*** Opening of THE RECORDS ***

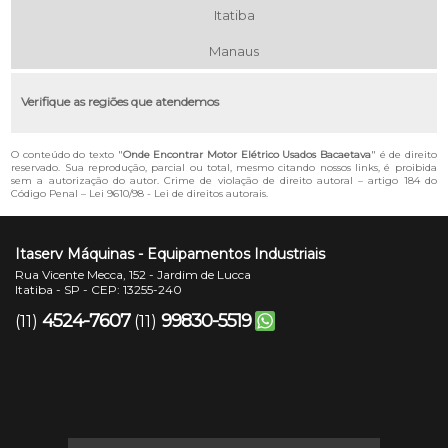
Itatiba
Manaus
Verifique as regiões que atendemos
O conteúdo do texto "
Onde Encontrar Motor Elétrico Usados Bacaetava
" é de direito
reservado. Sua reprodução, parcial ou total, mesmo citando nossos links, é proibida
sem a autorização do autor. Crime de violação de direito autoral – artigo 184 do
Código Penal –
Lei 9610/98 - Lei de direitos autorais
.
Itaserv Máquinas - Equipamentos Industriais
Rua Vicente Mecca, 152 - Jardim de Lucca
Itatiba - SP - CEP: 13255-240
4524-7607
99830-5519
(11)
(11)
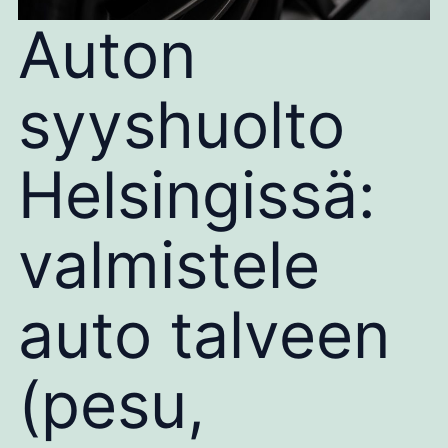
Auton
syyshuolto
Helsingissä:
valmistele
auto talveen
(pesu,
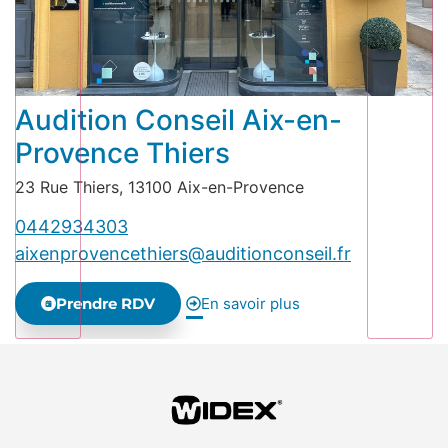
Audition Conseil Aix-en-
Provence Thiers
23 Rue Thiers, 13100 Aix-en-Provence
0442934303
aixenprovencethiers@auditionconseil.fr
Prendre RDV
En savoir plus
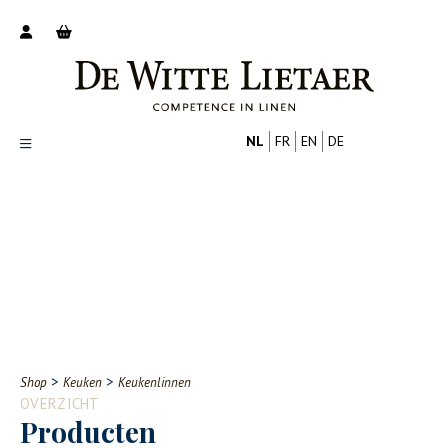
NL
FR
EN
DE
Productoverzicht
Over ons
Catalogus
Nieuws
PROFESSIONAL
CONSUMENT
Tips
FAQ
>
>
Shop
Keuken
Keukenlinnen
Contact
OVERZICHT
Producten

*** Close of THE RECORDS ***

YOUR INSTRUCTIONS
What is needed is a word-for-word restatement of the entries, minus any pictures.

YOUR RESPONSE
Itatiba
Manaus
Verifique as regiões que atendemos
O conteúdo do texto "
Onde Encontrar Motor Elétrico Usados Bacaetava
" é de direito
reservado. Sua reprodução, parcial ou total, mesmo citando nossos links, é proibida
sem a autorização do autor. Crime de violação de direito autoral – artigo 184 do
Código Penal –
Lei 9610/98 - Lei de direitos autorais
.
Itaserv Máquinas - Equipamentos Industriais
Rua Vicente Mecca, 152 - Jardim de Lucca
Itatiba - SP - CEP: 13255-240
4524-7607
99830-5519
(11)
(11)
Auton
syyshuolto
Helsingissä:
valmistele
auto talveen
(pesu,
Audition Conseil Aix-en-
Provence Thiers
23 Rue Thiers, 13100 Aix-en-Provence
0442934303
aixenprovencethiers@auditionconseil.fr
Prendre RDV
En savoir plus
NL
FR
EN
DE
Productoverzicht
Over ons
Catalogus
Nieuws
PROFESSIONAL
CONSUMENT
Tips
FAQ
>
>
Shop
Keuken
Keukenlinnen
Contact
OVERZICHT
Producten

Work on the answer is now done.